Task item:
Every line with "GOES" in it should be copied from the data.

(Information)

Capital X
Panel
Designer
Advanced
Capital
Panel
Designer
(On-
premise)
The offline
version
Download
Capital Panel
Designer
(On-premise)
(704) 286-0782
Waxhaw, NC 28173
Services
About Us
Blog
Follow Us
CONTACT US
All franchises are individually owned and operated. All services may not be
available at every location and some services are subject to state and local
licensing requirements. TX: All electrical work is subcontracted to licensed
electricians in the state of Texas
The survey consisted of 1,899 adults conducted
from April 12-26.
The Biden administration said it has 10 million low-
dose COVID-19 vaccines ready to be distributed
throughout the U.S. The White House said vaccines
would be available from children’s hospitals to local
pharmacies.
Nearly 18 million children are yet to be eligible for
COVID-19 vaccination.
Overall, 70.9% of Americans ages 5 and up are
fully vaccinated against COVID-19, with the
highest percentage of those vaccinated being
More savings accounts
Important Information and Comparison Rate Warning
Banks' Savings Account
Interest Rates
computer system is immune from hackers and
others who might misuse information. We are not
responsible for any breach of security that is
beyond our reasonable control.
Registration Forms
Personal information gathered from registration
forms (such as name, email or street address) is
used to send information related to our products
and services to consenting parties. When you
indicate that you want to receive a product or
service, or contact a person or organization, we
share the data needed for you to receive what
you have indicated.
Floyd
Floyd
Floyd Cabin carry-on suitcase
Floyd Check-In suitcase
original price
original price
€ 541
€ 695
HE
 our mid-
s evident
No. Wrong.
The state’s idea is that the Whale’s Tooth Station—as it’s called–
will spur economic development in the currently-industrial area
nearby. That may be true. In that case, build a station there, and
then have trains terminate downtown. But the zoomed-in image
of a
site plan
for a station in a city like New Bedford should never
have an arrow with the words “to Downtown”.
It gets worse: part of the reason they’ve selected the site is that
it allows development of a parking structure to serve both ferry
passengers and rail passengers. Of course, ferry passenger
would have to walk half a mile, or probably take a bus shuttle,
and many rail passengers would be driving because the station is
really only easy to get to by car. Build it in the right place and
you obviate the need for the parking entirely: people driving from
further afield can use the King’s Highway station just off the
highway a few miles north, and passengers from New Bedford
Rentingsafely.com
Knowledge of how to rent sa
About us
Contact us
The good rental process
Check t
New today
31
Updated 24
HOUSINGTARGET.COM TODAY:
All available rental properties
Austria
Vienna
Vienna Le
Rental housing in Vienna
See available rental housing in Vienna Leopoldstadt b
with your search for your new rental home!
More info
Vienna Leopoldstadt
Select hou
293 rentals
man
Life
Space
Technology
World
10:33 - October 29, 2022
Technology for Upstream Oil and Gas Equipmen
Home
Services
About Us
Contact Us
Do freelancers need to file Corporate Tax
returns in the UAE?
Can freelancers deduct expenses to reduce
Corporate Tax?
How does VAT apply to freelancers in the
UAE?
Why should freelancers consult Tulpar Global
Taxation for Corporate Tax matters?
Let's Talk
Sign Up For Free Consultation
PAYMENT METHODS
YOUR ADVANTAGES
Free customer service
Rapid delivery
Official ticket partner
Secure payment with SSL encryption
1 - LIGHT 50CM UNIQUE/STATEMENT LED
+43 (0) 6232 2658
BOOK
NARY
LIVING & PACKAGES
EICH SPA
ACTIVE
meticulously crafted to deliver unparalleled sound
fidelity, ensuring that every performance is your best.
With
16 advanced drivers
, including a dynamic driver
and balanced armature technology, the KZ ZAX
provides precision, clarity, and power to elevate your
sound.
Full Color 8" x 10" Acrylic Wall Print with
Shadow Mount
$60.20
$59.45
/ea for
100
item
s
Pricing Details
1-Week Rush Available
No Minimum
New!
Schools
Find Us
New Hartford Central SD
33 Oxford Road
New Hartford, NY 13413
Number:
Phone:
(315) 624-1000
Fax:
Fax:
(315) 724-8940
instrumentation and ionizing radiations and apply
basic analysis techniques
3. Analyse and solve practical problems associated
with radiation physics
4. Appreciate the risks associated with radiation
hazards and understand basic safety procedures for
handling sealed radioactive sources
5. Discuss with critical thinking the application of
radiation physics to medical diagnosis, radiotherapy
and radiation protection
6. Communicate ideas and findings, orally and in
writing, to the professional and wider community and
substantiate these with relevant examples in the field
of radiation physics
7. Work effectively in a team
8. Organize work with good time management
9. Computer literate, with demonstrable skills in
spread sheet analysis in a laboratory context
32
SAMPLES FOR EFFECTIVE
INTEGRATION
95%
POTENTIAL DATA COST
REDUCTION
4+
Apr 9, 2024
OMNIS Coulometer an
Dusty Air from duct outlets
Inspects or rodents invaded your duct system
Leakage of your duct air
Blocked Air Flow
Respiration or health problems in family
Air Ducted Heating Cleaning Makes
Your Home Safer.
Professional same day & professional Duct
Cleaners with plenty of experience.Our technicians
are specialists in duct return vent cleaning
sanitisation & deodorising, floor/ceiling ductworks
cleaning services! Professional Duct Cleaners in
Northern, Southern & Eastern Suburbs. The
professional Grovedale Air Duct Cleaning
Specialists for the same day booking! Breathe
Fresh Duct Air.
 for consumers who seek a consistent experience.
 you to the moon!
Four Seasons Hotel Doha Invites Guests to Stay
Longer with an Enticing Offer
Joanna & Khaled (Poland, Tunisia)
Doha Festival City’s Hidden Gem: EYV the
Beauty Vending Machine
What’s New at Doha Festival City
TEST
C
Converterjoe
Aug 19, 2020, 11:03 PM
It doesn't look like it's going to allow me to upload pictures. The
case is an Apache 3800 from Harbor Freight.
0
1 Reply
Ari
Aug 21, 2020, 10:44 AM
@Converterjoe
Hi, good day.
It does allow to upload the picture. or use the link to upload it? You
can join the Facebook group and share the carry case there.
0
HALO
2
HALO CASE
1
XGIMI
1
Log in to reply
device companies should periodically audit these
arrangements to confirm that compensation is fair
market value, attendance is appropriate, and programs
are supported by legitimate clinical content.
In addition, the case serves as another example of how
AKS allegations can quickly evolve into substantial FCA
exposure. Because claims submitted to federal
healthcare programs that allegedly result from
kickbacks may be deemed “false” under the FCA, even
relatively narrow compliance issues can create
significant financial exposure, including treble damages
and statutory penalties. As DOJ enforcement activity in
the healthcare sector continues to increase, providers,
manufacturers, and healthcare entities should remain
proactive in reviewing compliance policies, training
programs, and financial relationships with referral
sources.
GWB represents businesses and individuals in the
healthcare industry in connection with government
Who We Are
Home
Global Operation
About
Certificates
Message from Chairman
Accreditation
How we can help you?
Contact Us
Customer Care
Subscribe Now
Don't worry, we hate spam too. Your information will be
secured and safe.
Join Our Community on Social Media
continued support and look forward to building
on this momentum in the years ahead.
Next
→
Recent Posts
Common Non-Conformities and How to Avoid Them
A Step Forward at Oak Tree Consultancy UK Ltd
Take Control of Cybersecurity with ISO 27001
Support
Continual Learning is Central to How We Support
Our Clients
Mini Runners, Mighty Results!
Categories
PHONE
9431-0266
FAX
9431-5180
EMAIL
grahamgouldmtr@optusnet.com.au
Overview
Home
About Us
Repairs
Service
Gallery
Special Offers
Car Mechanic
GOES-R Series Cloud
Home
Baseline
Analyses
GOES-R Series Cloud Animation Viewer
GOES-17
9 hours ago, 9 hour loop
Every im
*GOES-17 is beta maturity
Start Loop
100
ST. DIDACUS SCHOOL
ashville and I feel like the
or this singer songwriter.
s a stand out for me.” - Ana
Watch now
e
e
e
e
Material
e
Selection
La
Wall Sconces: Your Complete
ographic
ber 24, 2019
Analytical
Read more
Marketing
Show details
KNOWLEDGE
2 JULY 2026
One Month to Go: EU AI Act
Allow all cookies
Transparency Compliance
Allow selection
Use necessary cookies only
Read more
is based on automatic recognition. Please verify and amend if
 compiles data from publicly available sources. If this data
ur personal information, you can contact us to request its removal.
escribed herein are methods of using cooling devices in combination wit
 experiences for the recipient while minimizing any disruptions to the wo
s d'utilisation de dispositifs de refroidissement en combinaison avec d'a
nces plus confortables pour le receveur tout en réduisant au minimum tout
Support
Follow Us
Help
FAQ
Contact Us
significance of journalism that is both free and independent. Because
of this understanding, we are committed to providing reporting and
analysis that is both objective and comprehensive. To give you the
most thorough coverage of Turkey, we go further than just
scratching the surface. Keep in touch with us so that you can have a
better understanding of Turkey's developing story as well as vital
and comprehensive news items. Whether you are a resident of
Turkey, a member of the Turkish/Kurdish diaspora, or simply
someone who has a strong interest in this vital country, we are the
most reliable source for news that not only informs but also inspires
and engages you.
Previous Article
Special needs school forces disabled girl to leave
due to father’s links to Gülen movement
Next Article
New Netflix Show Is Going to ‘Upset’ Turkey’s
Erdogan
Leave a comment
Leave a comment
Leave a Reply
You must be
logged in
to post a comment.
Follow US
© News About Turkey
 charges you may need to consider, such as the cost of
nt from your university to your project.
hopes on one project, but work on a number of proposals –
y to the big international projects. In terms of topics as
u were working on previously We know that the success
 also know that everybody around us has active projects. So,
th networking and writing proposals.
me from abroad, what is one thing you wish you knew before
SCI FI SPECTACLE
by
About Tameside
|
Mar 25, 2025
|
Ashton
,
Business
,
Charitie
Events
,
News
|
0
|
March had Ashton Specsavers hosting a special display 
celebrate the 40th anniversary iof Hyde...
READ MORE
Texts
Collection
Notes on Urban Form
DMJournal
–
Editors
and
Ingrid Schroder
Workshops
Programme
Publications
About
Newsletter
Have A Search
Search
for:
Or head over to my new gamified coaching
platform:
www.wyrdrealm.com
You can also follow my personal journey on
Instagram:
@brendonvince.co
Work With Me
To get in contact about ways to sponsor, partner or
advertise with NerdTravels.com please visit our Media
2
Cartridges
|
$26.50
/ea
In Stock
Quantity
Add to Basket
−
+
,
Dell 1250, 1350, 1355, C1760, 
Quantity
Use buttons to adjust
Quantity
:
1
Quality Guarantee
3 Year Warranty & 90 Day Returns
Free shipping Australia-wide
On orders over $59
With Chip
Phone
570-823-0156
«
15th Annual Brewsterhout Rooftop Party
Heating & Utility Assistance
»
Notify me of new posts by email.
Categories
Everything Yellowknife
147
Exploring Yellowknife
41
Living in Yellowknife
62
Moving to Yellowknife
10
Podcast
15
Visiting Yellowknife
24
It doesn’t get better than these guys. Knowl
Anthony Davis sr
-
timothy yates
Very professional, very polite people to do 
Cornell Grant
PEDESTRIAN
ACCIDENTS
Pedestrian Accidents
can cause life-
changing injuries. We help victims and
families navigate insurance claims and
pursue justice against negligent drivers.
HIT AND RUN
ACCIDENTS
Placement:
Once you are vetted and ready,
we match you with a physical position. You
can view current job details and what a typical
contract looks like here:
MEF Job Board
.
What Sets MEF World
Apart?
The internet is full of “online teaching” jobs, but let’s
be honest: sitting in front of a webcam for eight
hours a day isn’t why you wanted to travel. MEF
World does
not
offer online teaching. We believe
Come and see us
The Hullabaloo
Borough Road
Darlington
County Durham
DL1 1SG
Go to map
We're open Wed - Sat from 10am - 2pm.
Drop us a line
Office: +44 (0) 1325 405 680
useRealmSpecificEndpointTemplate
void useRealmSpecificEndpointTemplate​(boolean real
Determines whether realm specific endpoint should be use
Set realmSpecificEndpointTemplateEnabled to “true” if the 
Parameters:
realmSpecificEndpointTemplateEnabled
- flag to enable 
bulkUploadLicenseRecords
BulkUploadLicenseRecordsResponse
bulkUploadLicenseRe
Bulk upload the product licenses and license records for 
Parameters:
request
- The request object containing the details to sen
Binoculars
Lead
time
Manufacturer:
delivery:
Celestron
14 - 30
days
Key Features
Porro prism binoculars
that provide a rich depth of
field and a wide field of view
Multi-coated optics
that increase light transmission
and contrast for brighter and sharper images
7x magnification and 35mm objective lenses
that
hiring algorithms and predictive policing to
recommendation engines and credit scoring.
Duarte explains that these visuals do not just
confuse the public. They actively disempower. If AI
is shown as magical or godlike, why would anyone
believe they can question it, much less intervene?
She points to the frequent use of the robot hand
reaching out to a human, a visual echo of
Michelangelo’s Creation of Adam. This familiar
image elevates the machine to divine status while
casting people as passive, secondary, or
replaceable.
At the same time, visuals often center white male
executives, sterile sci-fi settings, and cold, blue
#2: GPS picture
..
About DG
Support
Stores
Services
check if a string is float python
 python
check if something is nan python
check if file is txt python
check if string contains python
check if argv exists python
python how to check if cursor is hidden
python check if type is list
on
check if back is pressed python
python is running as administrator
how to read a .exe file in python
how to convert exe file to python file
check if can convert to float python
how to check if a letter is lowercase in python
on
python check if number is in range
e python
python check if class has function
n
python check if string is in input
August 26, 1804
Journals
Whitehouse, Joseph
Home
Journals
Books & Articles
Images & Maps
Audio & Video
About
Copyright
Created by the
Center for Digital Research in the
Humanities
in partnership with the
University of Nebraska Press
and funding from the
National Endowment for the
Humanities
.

(End Information)

Result of the task:
GOES-R Series Cloud
GOES-R Series Cloud Animation Viewer
GOES-17
*GOES-17 is beta maturity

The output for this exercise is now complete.